Extracted data: Begin
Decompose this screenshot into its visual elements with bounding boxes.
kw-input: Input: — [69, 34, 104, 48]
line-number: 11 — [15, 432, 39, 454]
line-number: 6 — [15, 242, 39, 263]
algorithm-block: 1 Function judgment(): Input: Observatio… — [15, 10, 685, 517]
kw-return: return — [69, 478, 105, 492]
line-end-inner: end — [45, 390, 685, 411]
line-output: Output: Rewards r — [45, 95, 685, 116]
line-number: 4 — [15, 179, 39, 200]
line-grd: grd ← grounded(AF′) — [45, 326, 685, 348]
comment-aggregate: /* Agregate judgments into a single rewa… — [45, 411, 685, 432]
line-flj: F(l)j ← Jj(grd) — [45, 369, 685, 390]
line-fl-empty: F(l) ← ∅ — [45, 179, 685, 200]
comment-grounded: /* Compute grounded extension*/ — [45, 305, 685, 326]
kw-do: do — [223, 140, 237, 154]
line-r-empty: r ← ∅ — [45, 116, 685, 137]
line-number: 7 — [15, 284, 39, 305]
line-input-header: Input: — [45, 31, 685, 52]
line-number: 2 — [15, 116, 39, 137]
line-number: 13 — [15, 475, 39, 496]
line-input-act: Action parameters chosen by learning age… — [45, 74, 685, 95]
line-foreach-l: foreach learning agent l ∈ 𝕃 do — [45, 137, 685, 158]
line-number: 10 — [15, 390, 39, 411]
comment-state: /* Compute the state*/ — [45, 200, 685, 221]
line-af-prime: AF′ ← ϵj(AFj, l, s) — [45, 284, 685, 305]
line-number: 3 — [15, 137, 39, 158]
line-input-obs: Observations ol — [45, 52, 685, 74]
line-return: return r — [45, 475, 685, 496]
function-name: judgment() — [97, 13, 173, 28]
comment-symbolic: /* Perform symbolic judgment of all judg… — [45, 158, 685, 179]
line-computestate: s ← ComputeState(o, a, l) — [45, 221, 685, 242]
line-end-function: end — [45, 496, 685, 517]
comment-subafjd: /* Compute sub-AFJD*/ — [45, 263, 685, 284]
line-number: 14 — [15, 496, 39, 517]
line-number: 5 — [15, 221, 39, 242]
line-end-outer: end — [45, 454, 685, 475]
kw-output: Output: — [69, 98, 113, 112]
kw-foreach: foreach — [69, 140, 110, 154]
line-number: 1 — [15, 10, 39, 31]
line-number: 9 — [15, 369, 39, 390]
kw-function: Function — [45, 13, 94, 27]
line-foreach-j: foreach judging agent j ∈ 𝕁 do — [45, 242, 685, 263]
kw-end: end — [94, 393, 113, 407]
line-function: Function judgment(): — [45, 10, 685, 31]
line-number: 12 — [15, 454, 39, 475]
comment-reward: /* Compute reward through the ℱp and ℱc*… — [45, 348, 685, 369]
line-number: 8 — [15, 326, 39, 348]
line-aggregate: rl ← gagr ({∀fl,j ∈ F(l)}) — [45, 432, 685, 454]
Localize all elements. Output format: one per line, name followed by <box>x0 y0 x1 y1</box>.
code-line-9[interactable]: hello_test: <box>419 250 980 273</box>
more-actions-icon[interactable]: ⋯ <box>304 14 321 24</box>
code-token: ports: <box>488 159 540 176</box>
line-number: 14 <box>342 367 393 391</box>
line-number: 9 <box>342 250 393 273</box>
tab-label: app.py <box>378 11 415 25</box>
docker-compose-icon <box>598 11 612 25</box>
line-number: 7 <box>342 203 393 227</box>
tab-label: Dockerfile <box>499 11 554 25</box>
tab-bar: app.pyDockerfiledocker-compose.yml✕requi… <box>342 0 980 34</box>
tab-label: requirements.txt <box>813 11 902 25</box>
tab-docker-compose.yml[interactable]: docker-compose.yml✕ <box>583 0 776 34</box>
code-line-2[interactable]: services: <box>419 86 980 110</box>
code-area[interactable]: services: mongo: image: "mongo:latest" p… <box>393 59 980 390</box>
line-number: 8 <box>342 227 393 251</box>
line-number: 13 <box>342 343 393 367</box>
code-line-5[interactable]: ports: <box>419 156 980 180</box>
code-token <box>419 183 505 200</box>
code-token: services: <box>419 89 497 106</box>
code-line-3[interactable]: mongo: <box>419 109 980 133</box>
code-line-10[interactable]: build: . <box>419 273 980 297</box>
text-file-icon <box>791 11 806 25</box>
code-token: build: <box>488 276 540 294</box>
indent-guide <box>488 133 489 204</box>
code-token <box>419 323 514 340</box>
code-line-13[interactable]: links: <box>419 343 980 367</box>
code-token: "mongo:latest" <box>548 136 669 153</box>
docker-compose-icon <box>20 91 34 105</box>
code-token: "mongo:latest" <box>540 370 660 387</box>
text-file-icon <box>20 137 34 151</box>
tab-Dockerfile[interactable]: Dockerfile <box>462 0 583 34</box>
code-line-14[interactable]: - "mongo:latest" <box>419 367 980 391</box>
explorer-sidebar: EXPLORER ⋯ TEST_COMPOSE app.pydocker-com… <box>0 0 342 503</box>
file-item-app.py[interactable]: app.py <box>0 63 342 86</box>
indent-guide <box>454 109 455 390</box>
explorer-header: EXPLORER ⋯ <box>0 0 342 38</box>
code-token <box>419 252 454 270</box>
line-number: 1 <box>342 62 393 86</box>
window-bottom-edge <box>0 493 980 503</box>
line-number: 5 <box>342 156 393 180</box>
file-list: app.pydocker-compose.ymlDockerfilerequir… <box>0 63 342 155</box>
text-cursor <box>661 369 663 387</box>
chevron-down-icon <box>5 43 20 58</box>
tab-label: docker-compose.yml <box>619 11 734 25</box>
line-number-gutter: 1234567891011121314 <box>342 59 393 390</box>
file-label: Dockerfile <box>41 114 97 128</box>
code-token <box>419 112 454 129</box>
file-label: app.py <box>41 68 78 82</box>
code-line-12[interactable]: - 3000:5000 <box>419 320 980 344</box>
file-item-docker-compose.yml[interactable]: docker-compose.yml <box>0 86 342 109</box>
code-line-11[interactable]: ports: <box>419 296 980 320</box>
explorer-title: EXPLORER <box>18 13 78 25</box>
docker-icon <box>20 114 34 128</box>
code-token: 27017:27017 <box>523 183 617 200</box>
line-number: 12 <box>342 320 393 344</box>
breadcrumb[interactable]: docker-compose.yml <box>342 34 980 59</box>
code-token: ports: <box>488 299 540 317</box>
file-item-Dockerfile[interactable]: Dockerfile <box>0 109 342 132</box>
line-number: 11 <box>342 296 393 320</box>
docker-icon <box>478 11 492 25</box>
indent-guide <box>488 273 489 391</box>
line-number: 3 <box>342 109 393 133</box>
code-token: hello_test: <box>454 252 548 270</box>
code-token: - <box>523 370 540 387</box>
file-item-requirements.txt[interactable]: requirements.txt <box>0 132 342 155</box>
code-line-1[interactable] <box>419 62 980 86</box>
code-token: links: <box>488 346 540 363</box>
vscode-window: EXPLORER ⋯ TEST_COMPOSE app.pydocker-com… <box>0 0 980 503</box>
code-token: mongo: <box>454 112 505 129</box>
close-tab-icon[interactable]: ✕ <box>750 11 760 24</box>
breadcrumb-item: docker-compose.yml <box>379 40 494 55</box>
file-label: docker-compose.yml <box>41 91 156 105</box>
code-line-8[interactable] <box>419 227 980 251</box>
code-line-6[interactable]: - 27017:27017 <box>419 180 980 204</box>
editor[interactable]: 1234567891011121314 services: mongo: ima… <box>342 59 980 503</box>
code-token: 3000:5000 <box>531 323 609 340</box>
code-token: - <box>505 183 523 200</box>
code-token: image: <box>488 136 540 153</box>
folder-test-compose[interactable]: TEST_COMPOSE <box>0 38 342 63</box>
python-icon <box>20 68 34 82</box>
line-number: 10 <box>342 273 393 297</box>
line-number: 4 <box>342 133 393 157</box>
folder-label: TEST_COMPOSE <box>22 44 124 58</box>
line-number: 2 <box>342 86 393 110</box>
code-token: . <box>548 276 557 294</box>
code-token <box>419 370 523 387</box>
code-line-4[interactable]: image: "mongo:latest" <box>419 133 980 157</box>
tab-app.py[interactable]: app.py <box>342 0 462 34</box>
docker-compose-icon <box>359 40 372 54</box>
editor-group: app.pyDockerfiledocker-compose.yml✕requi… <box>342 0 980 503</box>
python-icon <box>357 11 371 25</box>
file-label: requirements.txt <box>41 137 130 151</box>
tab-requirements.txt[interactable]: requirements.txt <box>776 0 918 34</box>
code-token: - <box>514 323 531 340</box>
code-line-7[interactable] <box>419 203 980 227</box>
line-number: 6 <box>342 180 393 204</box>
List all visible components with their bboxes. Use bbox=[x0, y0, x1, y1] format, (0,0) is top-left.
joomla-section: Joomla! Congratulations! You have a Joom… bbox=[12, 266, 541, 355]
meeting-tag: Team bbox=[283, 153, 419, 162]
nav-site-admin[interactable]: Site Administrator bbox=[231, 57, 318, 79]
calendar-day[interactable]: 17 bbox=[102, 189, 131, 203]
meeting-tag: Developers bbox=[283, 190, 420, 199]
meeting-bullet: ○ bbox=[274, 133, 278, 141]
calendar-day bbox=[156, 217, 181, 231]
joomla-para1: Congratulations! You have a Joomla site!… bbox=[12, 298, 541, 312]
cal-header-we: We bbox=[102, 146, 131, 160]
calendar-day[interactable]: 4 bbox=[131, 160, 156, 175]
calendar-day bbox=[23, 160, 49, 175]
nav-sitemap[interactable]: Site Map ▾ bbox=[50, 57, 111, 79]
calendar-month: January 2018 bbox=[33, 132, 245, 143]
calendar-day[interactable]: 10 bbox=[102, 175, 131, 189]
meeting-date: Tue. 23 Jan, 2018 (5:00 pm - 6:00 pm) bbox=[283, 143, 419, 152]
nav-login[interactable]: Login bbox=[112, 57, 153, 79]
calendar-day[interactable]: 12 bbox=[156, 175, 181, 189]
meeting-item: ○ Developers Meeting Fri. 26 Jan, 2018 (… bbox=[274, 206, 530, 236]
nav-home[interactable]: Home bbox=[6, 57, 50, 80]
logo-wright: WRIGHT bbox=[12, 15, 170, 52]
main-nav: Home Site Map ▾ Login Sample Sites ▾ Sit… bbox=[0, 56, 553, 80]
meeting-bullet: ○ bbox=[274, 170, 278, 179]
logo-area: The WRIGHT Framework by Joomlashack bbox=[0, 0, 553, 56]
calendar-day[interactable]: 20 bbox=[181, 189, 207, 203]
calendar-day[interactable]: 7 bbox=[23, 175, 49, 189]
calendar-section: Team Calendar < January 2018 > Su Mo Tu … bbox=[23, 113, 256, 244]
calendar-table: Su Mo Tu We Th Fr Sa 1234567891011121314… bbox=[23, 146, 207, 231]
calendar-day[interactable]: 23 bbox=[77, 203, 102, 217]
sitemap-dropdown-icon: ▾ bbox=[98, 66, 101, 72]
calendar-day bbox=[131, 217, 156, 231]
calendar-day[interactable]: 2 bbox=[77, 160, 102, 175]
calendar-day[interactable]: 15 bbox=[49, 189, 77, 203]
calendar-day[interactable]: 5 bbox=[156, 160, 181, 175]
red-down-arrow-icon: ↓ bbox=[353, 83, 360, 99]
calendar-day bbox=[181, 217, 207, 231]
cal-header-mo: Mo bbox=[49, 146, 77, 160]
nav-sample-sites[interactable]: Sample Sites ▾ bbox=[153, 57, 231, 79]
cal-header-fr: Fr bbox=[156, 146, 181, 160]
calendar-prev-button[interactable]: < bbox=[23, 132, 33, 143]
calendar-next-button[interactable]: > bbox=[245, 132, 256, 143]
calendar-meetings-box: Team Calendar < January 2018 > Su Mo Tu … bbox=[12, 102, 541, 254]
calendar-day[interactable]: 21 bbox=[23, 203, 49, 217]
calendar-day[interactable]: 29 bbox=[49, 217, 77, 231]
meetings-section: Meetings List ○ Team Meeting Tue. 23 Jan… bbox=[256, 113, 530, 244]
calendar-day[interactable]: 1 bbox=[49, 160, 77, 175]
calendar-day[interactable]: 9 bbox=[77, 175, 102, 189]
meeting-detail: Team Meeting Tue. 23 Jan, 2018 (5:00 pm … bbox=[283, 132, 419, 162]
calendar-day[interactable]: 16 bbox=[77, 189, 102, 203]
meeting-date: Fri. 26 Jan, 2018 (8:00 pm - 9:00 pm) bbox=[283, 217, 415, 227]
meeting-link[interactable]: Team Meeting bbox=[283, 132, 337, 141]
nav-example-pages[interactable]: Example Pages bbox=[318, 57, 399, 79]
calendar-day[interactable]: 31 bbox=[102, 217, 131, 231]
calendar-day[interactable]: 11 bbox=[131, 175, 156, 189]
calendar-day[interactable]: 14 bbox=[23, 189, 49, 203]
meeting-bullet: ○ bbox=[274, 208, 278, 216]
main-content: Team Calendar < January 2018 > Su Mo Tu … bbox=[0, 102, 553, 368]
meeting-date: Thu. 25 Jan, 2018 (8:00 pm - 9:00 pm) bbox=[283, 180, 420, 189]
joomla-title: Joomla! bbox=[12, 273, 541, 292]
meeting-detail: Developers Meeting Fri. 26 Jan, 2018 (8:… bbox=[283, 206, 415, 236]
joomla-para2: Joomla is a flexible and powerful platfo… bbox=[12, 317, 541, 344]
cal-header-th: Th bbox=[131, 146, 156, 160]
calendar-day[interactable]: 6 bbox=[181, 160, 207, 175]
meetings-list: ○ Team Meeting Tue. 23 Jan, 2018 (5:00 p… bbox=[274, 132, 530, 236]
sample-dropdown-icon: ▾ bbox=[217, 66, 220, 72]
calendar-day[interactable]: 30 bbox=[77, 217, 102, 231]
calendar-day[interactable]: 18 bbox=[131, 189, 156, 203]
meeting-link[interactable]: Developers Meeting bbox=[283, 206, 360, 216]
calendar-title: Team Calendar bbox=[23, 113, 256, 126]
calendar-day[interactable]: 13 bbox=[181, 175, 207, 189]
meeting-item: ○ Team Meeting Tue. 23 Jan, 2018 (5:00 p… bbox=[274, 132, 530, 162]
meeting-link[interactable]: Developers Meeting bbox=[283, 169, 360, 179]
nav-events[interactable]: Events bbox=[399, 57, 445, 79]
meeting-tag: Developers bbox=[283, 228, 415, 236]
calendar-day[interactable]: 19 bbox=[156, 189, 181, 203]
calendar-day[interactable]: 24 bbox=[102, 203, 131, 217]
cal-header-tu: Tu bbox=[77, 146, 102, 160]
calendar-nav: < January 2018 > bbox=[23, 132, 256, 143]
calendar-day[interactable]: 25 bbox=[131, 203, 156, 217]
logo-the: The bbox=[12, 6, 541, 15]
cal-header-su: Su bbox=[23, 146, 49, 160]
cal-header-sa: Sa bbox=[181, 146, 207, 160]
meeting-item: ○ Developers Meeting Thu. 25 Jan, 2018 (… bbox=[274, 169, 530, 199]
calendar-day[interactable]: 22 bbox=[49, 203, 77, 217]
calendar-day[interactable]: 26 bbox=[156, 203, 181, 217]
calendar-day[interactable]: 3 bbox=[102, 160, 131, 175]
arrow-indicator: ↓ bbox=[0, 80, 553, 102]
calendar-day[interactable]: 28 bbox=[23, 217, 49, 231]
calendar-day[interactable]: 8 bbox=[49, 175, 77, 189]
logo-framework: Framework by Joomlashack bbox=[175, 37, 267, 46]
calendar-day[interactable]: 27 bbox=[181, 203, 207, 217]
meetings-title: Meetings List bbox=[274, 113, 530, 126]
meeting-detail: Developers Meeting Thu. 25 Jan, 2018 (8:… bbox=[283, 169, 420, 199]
Extracted data: End
* _What you are asked to do_:
Bring together each line above where the string "Framework" turns up.

* _Exercise response_:
logo-area: The WRIGHT Framework by Joomlashack bbox=[0, 0, 553, 56]
logo-framework: Framework by Joomlashack bbox=[175, 37, 267, 46]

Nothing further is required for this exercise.